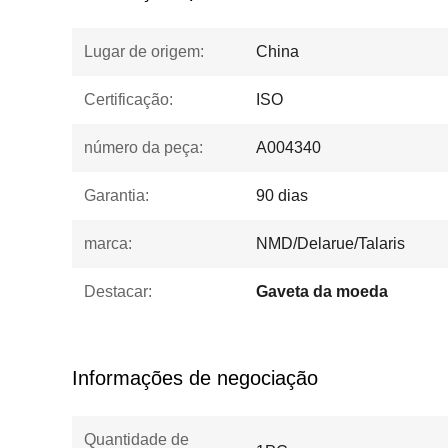
Lugar de origem:
China
Certificação:
ISO
número da peça:
A004340
Garantia:
90 dias
marca:
NMD/Delarue/Talaris
Destacar:
Gaveta da moeda
Informações de negociação
Quantidade de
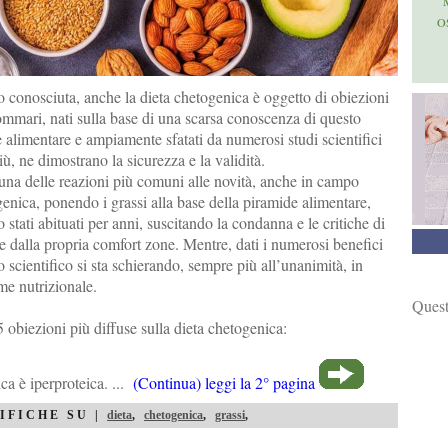
O
conosciuta, anche la dieta chetogenica è oggetto di obiezioni
 sommari, nati sulla base di una scarsa conoscenza di questo
 alimentare e ampiamente sfatati da numerosi studi scientifici
iù, ne dimostrano la sicurezza e la validità.
 è una delle reazioni più comuni alle novità, anche in campo
genica, ponendo i grassi alla base della piramide alimentare,
o stati abituati per anni, suscitando la condanna e le critiche di
e dalla propria comfort zone. Mentre, dati i numerosi benefici
 scientifico si sta schierando, sempre più all’unanimità, in
me nutrizionale.
Quest
obiezioni più diffuse sulla dieta chetogenica:
ca è iperproteica. ...
(Continua) leggi la 2° pagina
IFICHE SU |
dieta
,
chetogenica
,
grassi
,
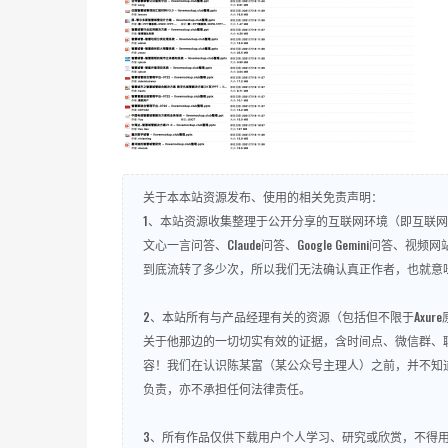
关于本本站资源发布、使用的相关免责声明：
1、本站资源收集整理于公开分享的互联网环境（即互联网开
文心一言问答、Claude问答、Google Gemini
到底流转了多少次，所以我们无法确认真正作者，也就意
2、本站所有与产品经理有关的资源（包括但不限于Axu
关于他那边的一切切实有效的证据，含时间点、微信群、
容！我们在认识陈某富（某公众号主理人）之前，并不知
负责，亦不承担任何法律责任。
3、所有作品仅供下载用户个人学习、研究或欣赏，不得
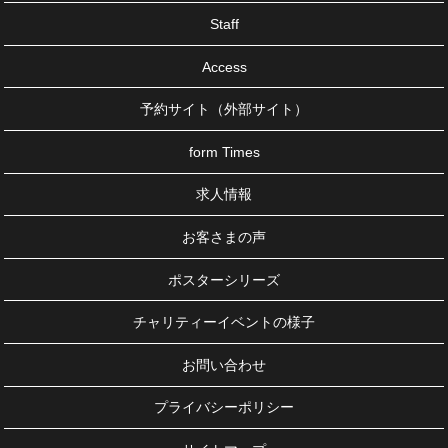
Staff
Access
予約サイト（外部サイト）
form Times
求人情報
お客さまの声
ポスターシリーズ
チャリティーイベントの様子
お問い合わせ
プライバシーポリシー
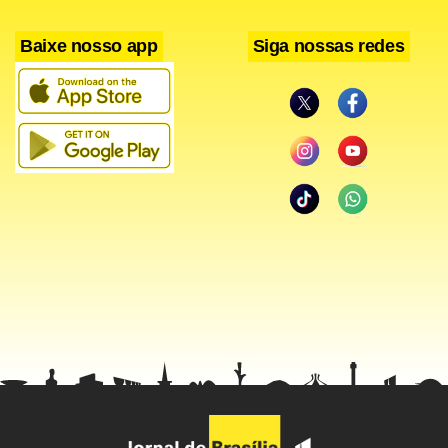
Baixe nosso app
Siga nossas redes
Facebook
WhatsApp
LinkedIn
Twitter
X
Telegram
Share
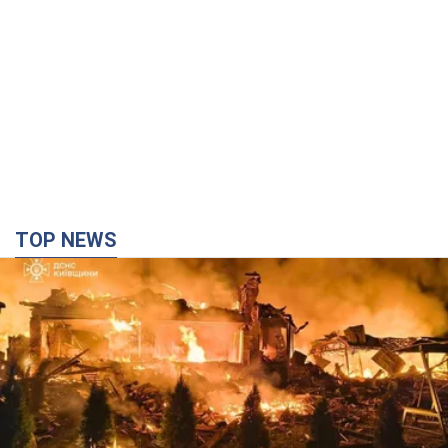
TOP NEWS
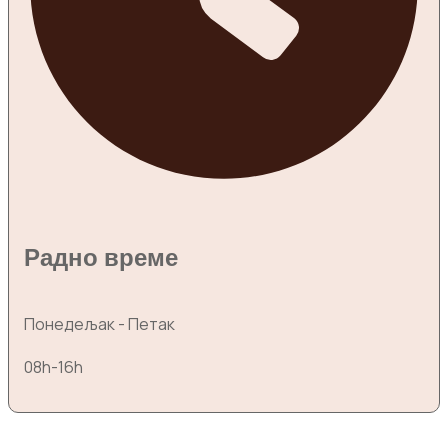
Радно време
Понедељак - Петак
08h-16h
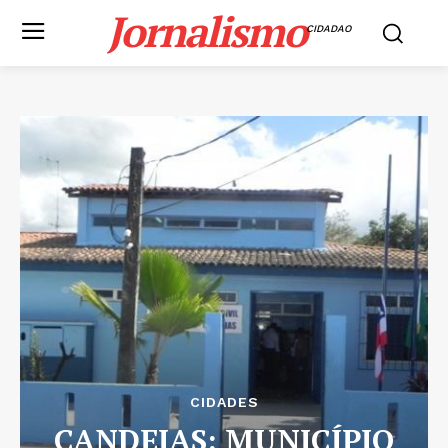
Jornalismo
CIDADAO
CIDADES
CANDEIAS: MUNICÍPIO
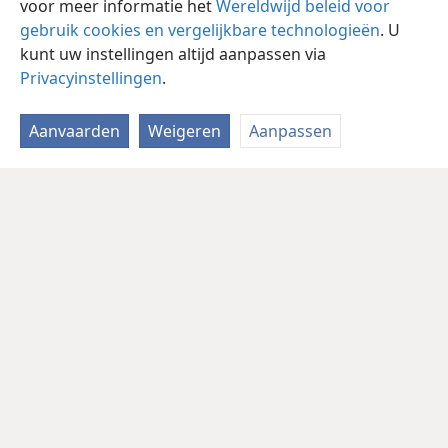
voor meer informatie het
Wereldwijd beleid voor
gebruik cookies en vergelijkbare technologieën
. U
kunt uw instellingen altijd aanpassen via
Privacyinstellingen
.
Aanvaarden
Weigeren
Aanpassen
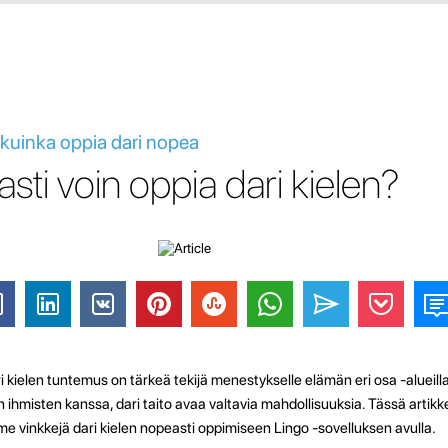
- kuinka oppia dari nopea
sti voin oppia dari kielen?
ielen tuntemus on tärkeä tekijä menestykselle elämän eri osa -alueilla. 
en ihmisten kanssa, dari taito avaa valtavia mahdollisuuksia. Tässä artik
e vinkkejä dari kielen nopeasti oppimiseen Lingo -sovelluksen avulla.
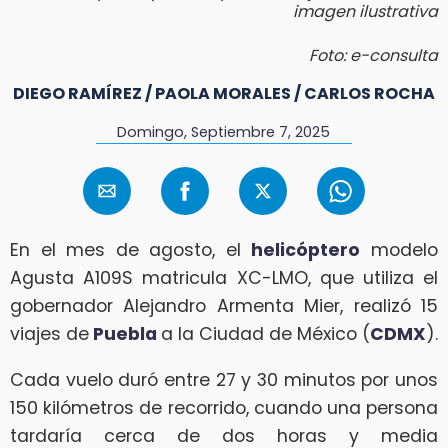
imagen ilustrativa
Foto: e-consulta
DIEGO RAMÍREZ / PAOLA MORALES / CARLOS ROCHA
Domingo, Septiembre 7, 2025
En el mes de agosto, el
helicóptero
modelo
Agusta A109S matricula XC-LMO, que utiliza el
gobernador Alejandro Armenta Mier, realizó 15
viajes de
Puebla
a la Ciudad de México (
CDMX
).
Cada vuelo duró entre 27 y 30 minutos por unos
150 kilómetros de recorrido, cuando una persona
tardaría cerca de dos horas y media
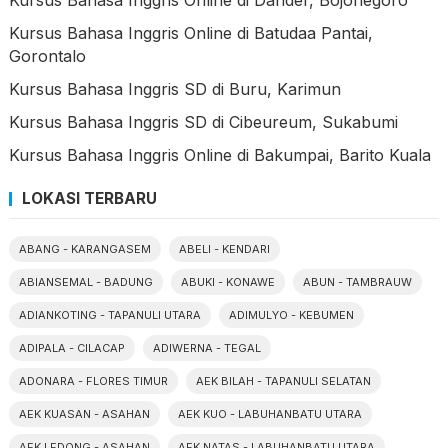
Kursus Bahasa Inggris Online di Batudaa Pantai,
Gorontalo
Kursus Bahasa Inggris SD di Buru, Karimun
Kursus Bahasa Inggris SD di Cibeureum, Sukabumi
Kursus Bahasa Inggris Online di Bakumpai, Barito Kuala
LOKASI TERBARU
ABANG - KARANGASEM
ABELI - KENDARI
ABIANSEMAL - BADUNG
ABUKI - KONAWE
ABUN - TAMBRAUW
ADIANKOTING - TAPANULI UTARA
ADIMULYO - KEBUMEN
ADIPALA - CILACAP
ADIWERNA - TEGAL
ADONARA - FLORES TIMUR
AEK BILAH - TAPANULI SELATAN
AEK KUASAN - ASAHAN
AEK KUO - LABUHANBATU UTARA
AEK LEDONG - ASAHAN
AEK NATAS - LABUHANBATU UTARA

__________________________________________________

TASK INSTRUCTIONS. Your answer should consist only of the lines above between the line holding "sommari, nati sulla" and the line holding "(Continua) leggi la 2° pagina", inclusive, each transcribed exactly.

THE ANSWER.
 sommari, nati sulla base di una scarsa conoscenza di questo
 alimentare e ampiamente sfatati da numerosi studi scientifici
iù, ne dimostrano la sicurezza e la validità.
 è una delle reazioni più comuni alle novità, anche in campo
genica, ponendo i grassi alla base della piramide alimentare,
o stati abituati per anni, suscitando la condanna e le critiche di
e dalla propria comfort zone. Mentre, dati i numerosi benefici
 scientifico si sta schierando, sempre più all’unanimità, in
me nutrizionale.
Quest
obiezioni più diffuse sulla dieta chetogenica:
ca è iperproteica. ...
(Continua) leggi la 2° pagina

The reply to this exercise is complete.